*MATERIAL TO PROCESS*:
• • •
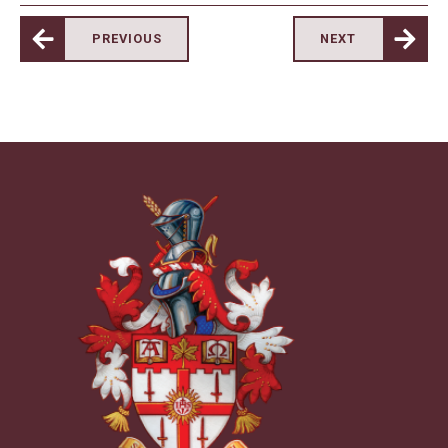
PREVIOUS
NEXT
• • •
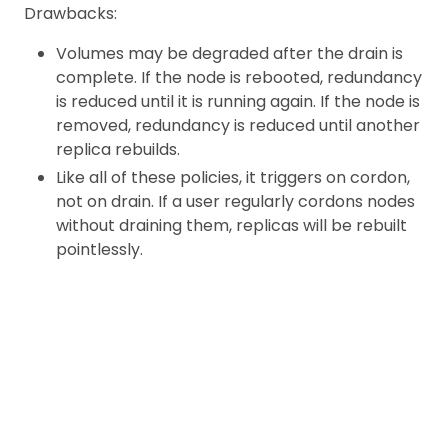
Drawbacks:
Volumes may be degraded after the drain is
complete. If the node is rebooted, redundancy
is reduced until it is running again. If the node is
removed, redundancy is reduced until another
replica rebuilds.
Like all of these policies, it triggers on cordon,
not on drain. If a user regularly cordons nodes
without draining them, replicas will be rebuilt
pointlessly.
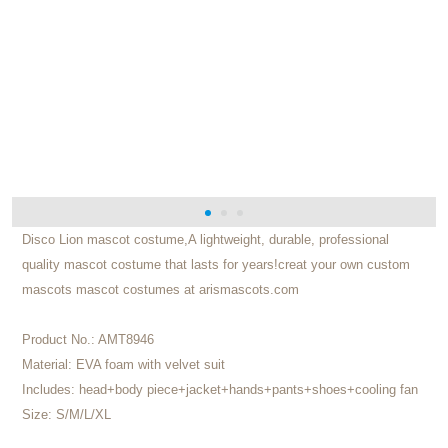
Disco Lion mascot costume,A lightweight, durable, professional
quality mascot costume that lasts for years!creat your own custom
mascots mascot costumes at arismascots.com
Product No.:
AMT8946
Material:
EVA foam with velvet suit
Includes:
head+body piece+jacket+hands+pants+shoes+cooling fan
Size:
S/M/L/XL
• • •
*TRY IT*:
Every line of the data above that includes "reduced" should be listed.

*WRITTEN RESPONSE*:
is reduced until it is running again. If the node is
removed, redundancy is reduced until another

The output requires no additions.